4) There’s actually a couple of falling steps and pathways depending on whether the liquid falling continues past a single 5 foot cube, but in this case the water is deep enough that damage is requested and (potentially) applied on the entry into the second 5 foot cube. At this point the system uses the fall distance accumulated from the original falling movement to determine how much damage to give.
5) This UI shows (but doesn’t pop) on the host UI at the moment. I haven’t worked client-server mechanics for a game-master specific UI notification as of yet. The GM needs to click “Edit” (very old UI I haven’t played with in years) to get an editor dialog as shown next.

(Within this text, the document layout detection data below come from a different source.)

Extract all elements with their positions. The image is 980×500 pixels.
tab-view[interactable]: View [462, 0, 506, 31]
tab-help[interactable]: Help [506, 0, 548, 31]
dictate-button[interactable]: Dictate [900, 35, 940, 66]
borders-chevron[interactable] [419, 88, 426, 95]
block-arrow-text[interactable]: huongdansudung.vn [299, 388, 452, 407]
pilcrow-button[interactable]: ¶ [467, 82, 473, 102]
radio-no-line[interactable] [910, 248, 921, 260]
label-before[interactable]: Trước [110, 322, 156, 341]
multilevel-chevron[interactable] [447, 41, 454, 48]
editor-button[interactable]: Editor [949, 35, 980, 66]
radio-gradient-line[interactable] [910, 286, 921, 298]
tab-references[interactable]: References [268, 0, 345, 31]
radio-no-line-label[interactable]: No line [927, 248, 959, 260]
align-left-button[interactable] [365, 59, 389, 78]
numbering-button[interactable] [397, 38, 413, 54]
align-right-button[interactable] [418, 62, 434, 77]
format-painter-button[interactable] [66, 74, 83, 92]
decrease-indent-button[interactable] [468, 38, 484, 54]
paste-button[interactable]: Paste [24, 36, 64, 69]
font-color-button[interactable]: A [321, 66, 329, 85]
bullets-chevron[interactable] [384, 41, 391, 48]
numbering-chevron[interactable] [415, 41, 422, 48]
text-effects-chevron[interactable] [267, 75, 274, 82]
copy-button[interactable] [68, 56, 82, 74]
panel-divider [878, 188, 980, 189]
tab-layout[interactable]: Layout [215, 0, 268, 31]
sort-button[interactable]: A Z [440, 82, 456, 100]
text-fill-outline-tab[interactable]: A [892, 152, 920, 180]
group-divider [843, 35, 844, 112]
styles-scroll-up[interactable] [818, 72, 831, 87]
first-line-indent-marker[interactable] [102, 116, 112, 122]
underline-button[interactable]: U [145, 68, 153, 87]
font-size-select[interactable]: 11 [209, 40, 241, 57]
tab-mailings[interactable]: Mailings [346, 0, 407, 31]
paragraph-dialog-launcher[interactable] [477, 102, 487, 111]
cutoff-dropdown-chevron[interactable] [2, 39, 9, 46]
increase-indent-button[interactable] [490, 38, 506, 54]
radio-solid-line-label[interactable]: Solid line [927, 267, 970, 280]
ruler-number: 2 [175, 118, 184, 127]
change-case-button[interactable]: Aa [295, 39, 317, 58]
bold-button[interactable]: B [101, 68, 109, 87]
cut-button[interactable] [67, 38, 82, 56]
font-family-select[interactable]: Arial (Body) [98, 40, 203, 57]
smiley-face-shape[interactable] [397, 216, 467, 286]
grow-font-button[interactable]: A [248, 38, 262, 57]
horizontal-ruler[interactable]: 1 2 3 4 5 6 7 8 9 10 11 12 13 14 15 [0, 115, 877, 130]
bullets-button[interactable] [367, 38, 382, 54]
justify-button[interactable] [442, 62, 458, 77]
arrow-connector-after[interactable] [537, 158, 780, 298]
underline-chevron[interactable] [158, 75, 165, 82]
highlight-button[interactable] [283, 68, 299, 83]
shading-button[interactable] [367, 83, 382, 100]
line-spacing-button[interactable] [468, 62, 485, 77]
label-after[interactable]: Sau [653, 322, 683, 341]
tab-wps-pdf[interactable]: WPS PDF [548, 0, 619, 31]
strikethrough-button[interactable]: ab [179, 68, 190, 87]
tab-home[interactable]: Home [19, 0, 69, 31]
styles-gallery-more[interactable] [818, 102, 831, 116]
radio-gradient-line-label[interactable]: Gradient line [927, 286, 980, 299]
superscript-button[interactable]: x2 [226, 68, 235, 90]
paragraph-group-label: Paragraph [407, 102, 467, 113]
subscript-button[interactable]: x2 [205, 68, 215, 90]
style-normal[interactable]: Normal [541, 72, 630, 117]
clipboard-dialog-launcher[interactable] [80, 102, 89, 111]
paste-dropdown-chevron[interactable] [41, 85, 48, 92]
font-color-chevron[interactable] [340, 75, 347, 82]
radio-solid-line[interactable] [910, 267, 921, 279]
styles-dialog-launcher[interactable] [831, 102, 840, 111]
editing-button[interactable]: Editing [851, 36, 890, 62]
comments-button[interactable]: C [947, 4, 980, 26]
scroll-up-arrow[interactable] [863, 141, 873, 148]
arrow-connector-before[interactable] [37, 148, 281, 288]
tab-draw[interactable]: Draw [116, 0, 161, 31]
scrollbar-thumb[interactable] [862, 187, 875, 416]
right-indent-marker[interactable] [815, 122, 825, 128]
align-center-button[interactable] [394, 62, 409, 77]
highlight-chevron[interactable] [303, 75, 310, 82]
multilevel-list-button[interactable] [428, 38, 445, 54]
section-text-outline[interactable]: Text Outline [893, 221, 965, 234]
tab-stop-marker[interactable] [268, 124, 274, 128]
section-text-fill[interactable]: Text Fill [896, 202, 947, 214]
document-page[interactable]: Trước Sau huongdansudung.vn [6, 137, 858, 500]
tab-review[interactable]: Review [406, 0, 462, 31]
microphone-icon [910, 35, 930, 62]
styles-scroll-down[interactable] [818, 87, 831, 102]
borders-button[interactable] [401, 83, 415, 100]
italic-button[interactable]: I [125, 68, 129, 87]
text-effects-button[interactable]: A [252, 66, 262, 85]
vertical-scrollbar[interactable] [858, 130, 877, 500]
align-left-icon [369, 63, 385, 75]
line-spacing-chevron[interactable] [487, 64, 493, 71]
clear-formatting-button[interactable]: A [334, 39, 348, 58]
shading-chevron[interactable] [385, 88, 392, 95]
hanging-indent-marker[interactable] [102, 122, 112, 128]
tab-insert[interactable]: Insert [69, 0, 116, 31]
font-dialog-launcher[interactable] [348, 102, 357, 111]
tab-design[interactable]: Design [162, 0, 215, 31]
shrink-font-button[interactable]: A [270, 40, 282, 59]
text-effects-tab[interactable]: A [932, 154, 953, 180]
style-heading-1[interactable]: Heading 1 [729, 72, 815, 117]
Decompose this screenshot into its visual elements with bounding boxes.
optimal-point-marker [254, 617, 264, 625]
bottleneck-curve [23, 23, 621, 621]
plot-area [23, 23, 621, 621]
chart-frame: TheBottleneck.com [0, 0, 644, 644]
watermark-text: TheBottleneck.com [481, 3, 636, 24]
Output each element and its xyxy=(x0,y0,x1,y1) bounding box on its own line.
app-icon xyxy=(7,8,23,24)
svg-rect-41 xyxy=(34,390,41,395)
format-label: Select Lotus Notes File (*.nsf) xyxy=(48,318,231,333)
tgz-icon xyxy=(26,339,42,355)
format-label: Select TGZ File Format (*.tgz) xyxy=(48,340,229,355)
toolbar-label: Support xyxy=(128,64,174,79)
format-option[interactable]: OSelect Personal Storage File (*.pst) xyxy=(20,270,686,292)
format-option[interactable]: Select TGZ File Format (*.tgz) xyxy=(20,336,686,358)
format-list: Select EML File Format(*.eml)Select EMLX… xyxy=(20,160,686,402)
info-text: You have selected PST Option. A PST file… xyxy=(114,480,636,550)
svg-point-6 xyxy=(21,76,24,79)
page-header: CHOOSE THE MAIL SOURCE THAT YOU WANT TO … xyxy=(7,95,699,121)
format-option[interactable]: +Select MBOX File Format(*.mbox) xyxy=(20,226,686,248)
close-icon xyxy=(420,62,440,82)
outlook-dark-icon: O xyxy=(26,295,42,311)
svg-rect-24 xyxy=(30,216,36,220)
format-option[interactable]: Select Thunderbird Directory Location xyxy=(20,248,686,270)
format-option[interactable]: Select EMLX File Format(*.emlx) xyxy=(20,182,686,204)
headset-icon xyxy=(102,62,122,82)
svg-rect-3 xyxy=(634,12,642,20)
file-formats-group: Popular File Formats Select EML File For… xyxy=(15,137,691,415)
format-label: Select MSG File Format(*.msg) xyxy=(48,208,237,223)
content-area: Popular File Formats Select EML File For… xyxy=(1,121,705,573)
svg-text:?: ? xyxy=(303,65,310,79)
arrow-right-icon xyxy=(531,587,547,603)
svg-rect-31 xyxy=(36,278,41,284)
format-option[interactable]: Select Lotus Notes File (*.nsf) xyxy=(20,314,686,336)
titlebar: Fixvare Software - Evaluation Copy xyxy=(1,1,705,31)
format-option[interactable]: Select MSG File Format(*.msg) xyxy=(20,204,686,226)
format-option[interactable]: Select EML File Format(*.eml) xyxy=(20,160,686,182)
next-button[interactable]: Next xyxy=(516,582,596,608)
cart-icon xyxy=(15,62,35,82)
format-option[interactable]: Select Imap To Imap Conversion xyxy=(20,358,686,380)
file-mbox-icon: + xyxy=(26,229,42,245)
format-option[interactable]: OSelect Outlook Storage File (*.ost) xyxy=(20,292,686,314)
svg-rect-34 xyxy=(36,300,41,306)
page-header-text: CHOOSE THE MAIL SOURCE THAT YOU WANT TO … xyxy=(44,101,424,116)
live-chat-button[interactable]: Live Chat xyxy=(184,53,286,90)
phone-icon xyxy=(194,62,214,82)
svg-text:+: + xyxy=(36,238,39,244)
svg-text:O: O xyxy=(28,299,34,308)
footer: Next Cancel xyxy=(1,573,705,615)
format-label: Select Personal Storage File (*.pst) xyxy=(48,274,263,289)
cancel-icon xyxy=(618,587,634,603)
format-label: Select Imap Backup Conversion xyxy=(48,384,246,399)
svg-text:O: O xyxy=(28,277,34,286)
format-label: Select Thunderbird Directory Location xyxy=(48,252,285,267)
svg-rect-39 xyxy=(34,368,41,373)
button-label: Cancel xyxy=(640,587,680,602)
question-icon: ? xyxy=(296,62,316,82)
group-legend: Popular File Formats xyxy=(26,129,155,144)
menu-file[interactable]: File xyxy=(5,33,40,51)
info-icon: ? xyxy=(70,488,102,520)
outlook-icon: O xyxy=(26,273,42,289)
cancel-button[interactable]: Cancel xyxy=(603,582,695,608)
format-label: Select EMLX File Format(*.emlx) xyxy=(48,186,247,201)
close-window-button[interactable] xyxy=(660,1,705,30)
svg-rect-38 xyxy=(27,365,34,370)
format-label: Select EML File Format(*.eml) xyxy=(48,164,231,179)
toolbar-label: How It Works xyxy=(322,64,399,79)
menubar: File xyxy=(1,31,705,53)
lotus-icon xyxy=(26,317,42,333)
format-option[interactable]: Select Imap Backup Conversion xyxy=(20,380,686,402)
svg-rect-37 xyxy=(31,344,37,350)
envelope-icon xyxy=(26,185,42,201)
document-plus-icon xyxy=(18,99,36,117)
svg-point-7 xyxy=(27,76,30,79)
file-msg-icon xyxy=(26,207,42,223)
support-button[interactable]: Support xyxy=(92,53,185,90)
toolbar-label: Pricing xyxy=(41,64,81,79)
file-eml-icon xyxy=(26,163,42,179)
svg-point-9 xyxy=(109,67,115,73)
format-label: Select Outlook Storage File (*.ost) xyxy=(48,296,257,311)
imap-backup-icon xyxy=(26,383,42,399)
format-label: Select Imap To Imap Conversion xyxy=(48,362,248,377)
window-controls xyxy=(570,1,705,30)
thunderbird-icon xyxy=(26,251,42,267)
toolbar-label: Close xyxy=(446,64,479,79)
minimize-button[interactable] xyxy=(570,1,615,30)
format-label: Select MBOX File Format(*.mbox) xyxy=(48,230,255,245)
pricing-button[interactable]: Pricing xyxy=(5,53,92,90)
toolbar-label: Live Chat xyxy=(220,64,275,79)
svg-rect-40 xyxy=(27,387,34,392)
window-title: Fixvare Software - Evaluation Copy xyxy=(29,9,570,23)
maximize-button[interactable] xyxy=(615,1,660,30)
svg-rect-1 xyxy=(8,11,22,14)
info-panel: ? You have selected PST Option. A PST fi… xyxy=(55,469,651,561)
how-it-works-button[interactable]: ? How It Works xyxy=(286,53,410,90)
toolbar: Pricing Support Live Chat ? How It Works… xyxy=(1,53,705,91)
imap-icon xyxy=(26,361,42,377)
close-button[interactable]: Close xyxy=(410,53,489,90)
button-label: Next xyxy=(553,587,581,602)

6) After clicking OK, the damage prerequisite is met, the damage application step is processed and the client is notified, with the result’s showing on the log and the character sheet.
7) Finally a visual from the character after plunging and sinking. This image exposes a small deficiency in the visualization system…namely that under water screen masks (should be a bluish hue) are only applied directly against a surface boundary at the moment, and the character is actually only adjacent to a surface edge (the edge of the platform)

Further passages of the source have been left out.